Market-on-Open Order MOO Definitiion When to Use It

Market-on-Open Order MOO Definitiion When to Use It

Market-on-Open Order (MOO): Definition and Usage

What Is a Market-On-Open Order (MOO)?

A Market-On-Open (MOO) order is executed at the day’s opening price. MOO orders can only be executed when the market opens or shortly after and must provide the first printed price of the day. They are different from market-on-close (MOC) orders.

Key Takeaways

  • MOO orders are non-limit market orders executed at the very opening print of the trading day.
  • Traders place MOO orders in anticipation of price changes throughout the day.
  • These orders influence where the market may open and can create buy or sell imbalances before the trading day is in full swing.

How a Market-On-Open Order Works

MOO orders on the Nasdaq can be entered, canceled, or amended from 7 a.m. to 9:28 a.m. Eastern Time, Monday to Friday. On the NYSE, MOO orders can be taken any time up until 9:28 a.m. Eastern Time. Execution of MOO orders is guaranteed if there is sufficient liquidity, but the exact price is not guaranteed.
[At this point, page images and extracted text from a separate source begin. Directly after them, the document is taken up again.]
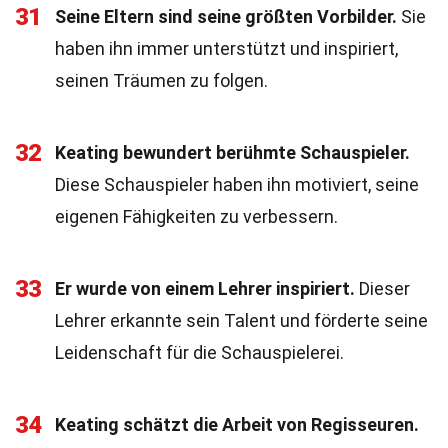
31
Seine Eltern sind seine größten Vorbilder.
Sie
haben ihn immer unterstützt und inspiriert,
seinen Träumen zu folgen.
32
Keating bewundert berühmte Schauspieler.
Diese Schauspieler haben ihn motiviert, seine
eigenen Fähigkeiten zu verbessern.
33
Er wurde von einem Lehrer inspiriert.
Dieser
Lehrer erkannte sein Talent und förderte seine
Leidenschaft für die Schauspielerei.
34
Keating schätzt die Arbeit von Regisseuren.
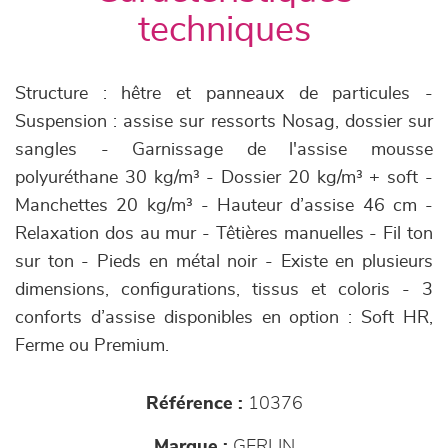
techniques
Structure : hêtre et panneaux de particules -
Suspension : assise sur ressorts Nosag, dossier sur
sangles - Garnissage de l'assise mousse
polyuréthane 30 kg/m³ - Dossier 20 kg/m³ + soft -
Manchettes 20 kg/m³ - Hauteur d’assise 46 cm -
Relaxation dos au mur - Têtières manuelles - Fil ton
sur ton - Pieds en métal noir - Existe en plusieurs
dimensions, configurations, tissus et coloris - 3
conforts d’assise disponibles en option : Soft HR,
Ferme ou Premium.
Référence :
10376
Marque :
GERLIN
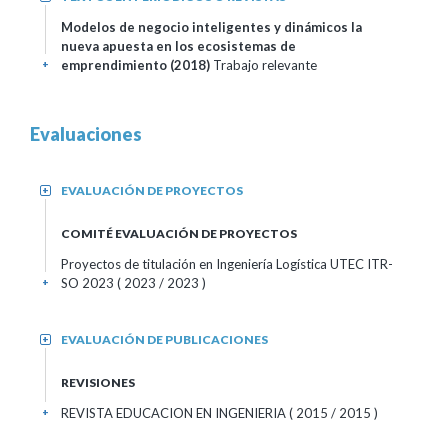
Modelos de negocio inteligentes y dinámicos la
nueva apuesta en los ecosistemas de
emprendimiento (2018)
Trabajo relevante
+
Evaluaciones
EVALUACIÓN DE PROYECTOS
+
COMITÉ EVALUACIÓN DE PROYECTOS
Proyectos de titulación en Ingeniería Logística UTEC ITR-
SO 2023
( 2023 / 2023 )
+
EVALUACIÓN DE PUBLICACIONES
+
REVISIONES
REVISTA EDUCACION EN INGENIERIA
( 2015 / 2015 )
+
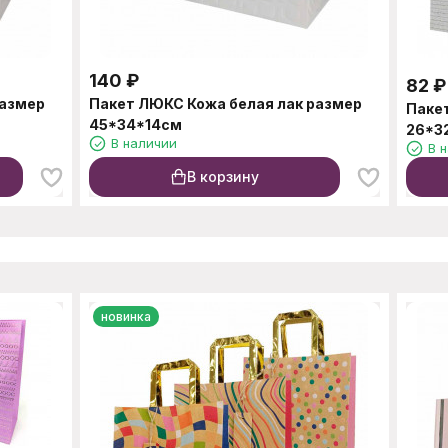
140
₽
82
₽
размер
Пакет ЛЮКС Кожа белая лак размер
Паке
45*34*14см
26*3
В наличии
В 
В корзину
новинка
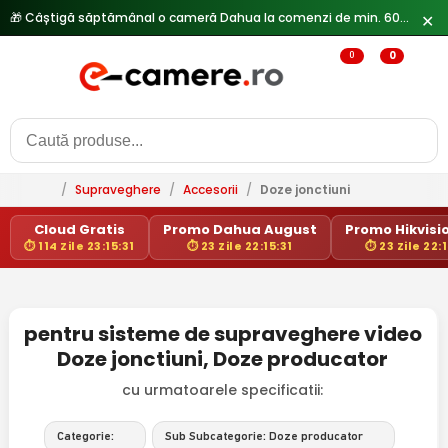
🎁 Câștigă săptămânal o cameră Dahua la comenzi de min. 600 lei —
✕
0
0
/
Supraveghere
/
Accesorii
/
Doze jonctiuni
Cloud Gratis
Promo Dahua August
Promo Hikvisio
⏱ 114 Zile 23:15:31
⏱ 23 Zile 22:15:31
⏱ 23 Zile 22:1
pentru sisteme de supraveghere video
Doze jonctiuni, Doze producator
cu urmatoarele specificatii:
Categorie:
Sub Subcategorie: Doze producator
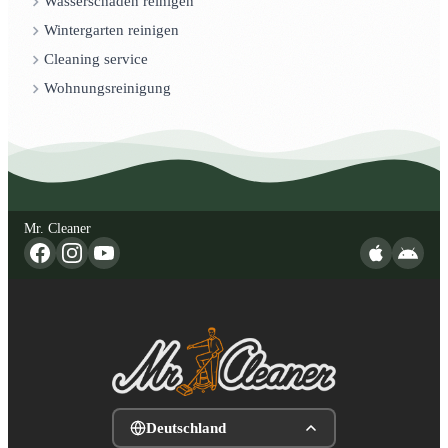
Wasserschaden reinigen
Wintergarten reinigen
Cleaning service
Wohnungsreinigung
Mr. Cleaner
Deutschland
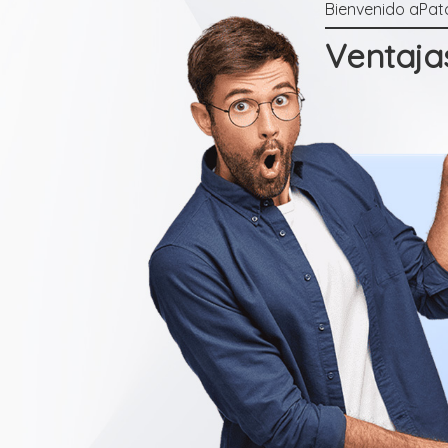
Ventajas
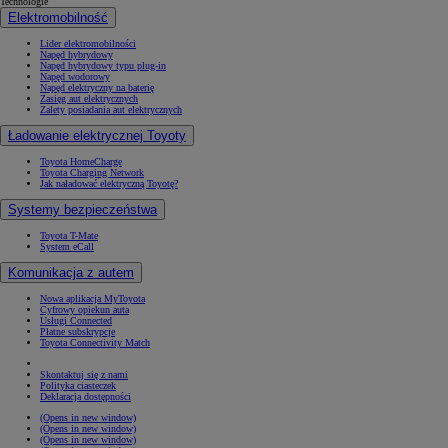
Technologie
Elektromobilność
Lider elektromobilności
Napęd hybrydowy
Napęd hybrydowy typu plug-in
Napęd wodorowy
Napęd elektryczny na baterię
Zasięg aut elektrycznych
Zalety posiadania aut elektrycznych
Ładowanie elektrycznej Toyoty
Toyota HomeCharge
Toyota Charging Network
Jak naładować elektryczną Toyotę?
Systemy bezpieczeństwa
Toyota T-Mate
System eCall
Komunikacja z autem
Nowa aplikacja MyToyota
Cyfrowy opiekun auta
Usługi Connected
Płatne subskrypcje
Toyota Connectivity Match
Skontaktuj się z nami
Polityka ciasteczek
Deklaracja dostępności
(Opens in new window)
(Opens in new window)
(Opens in new window)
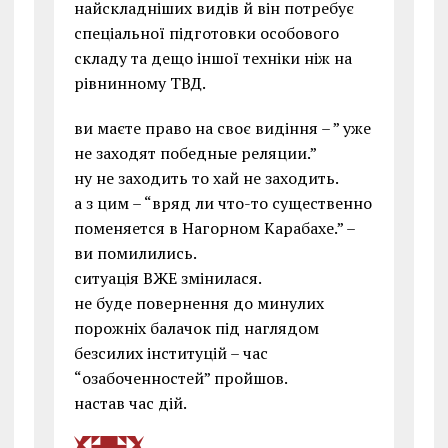
найскладніших видів й він потребує
спеціальної підготовки особового
складу та дещо іншої техніки ніж на
рівнинному ТВД.
ви маєте право на своє видіння – ” уже
не заходят победные реляции.”
ну не заходить то хай не заходить.
а з цим – “вряд ли что-то существенно
поменяется в Нагорном Карабахе.” –
ви помилились.
ситуація ВЖЕ змінилася.
не буде повернення до минулих
порожніх балачок під наглядом
безсилих інституцій – час
“озабоченностей” пройшов.
настав час дій.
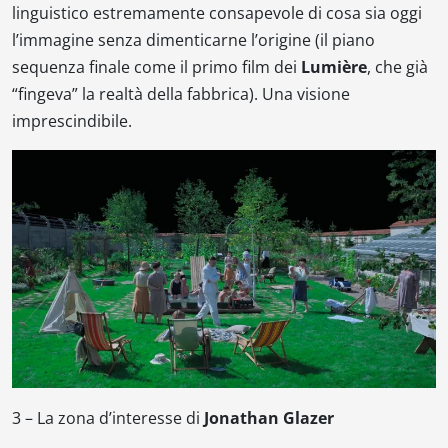
linguistico estremamente consapevole di cosa sia oggi
l’immagine senza dimenticarne l’origine (il piano
sequenza finale come il primo film dei
Lumière
, che già
“fingeva” la realtà della fabbrica). Una visione
imprescindibile.
3 –
La zona d’interesse
di
Jonathan Glazer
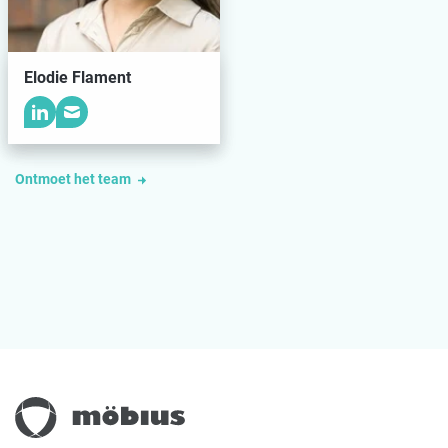
Elodie Flament
Ontmoet het team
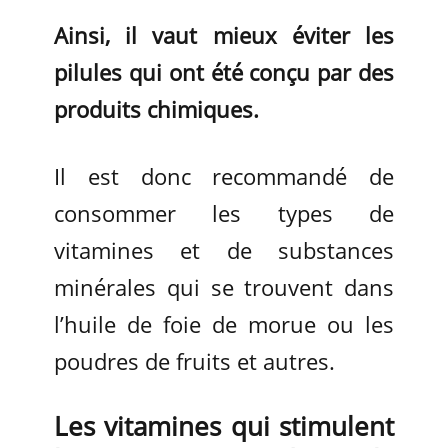
Ainsi, il vaut mieux éviter les
pilules qui ont été conçu par des
produits chimiques.
Il est donc recommandé de
consommer les types de
vitamines et de substances
minérales qui se trouvent dans
l’huile de foie de morue ou les
poudres de fruits et autres.
Les vitamines qui stimulent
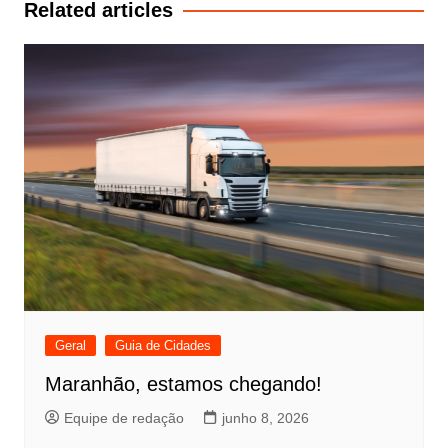
Post
Related articles
Geral
Guia de Cidades
Maranhão, estamos chegando!
Equipe de redação
junho 8, 2026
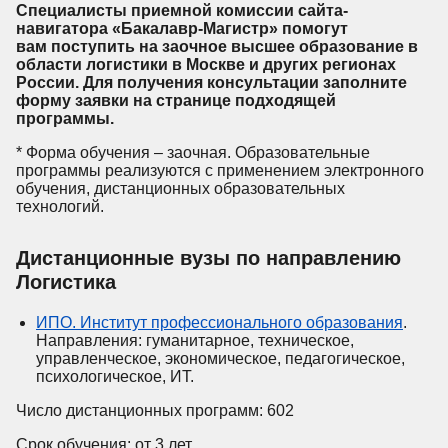
Специалисты приемной комиссии сайта-
навигатора «Бакалавр-Магистр» помогут
вам
поступить
на заочное высшее образование в
области логистики в Москве и других регионах
России. Для получения консультации заполните
форму заявки на странице подходящей
программы.
* Форма обучения – заочная. Образовательные
программы реализуются с применением электронного
обучения, дистанционных образовательных
технологий.
Дистанционные вузы по направлению
Логистика
ИПО. Институт профессионального образования
.
Направления: гуманитарное, техническое,
управленческое, экономическое, педагогическое,
психологическое, ИТ.
Число дистанционных программ: 602
Срок обучения: от 3 лет.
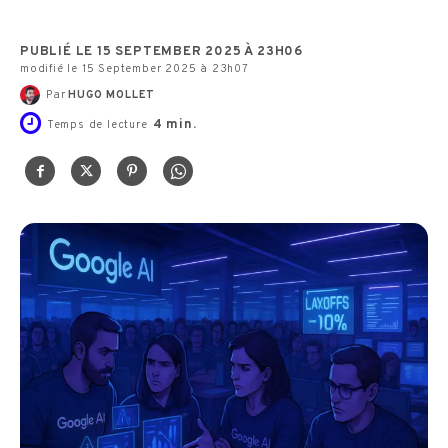
PUBLIÉ LE 15 SEPTEMBER 2025 À 23H06
modifié le 15 September 2025 à 23h07
Par
HUGO MOLLET
4
min.
Temps de lecture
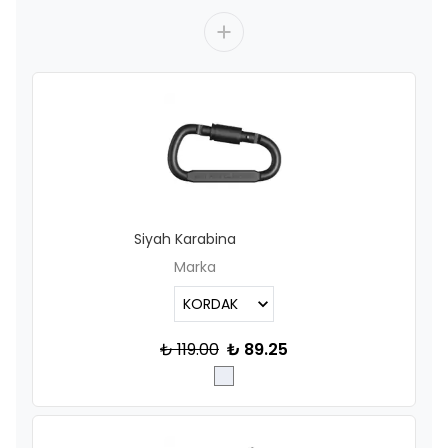
Siyah Karabina
Marka
₺ 119.00
₺ 89.25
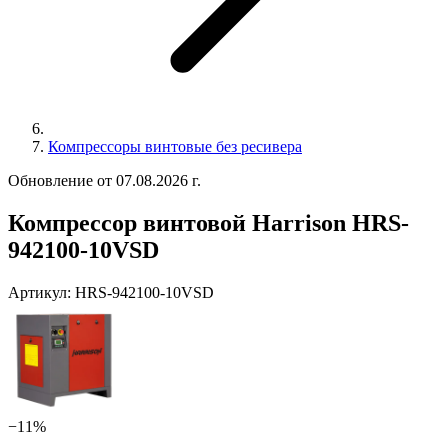
Компрессоры винтовые без ресивера
Обновление от 07.08.2026 г.
Компрессор винтовой Harrison HRS-
942100-10VSD
Артикул:
HRS-942100-10VSD
−11%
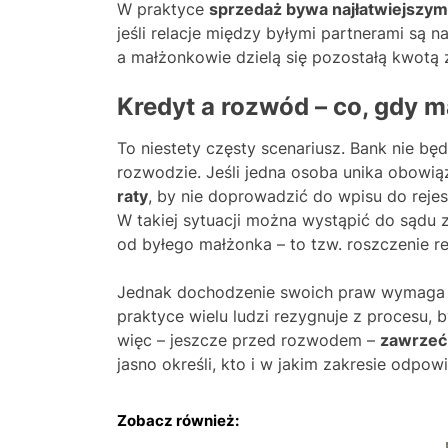
W praktyce
sprzedaż bywa najłatwiejszy
jeśli relacje między byłymi partnerami są n
a małżonkowie dzielą się pozostałą kwotą z
Kredyt a rozwód – co, gdy m
To niestety częsty scenariusz. Bank nie będz
rozwodzie. Jeśli jedna osoba unika obowią
raty
, by nie doprowadzić do wpisu do rejes
W takiej sytuacji można wystąpić do sąd
od byłego małżonka – to tzw. roszczenie r
Jednak dochodzenie swoich praw wymaga cz
praktyce wielu ludzi rezygnuje z procesu, 
więc – jeszcze przed rozwodem –
zawrzeć 
jasno określi, kto i w jakim zakresie odpow
Zobacz również:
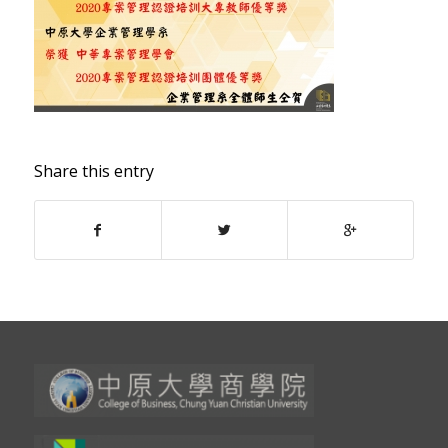
Share this entry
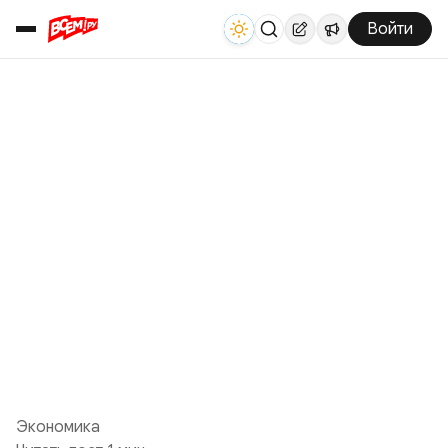
Войти
Экономика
To execute a market-on-open order, a trader enters a buy order while the market is closed, at least two minutes before the market opens. During this time, market-making sellers assess how many orders are waiting for execution at the open, and the nature of those orders (large or small, buy or sell, Limit, Stop, or Market). Based on this information, they adjust their bids and offers, and the first trade of the session establishes the opening price.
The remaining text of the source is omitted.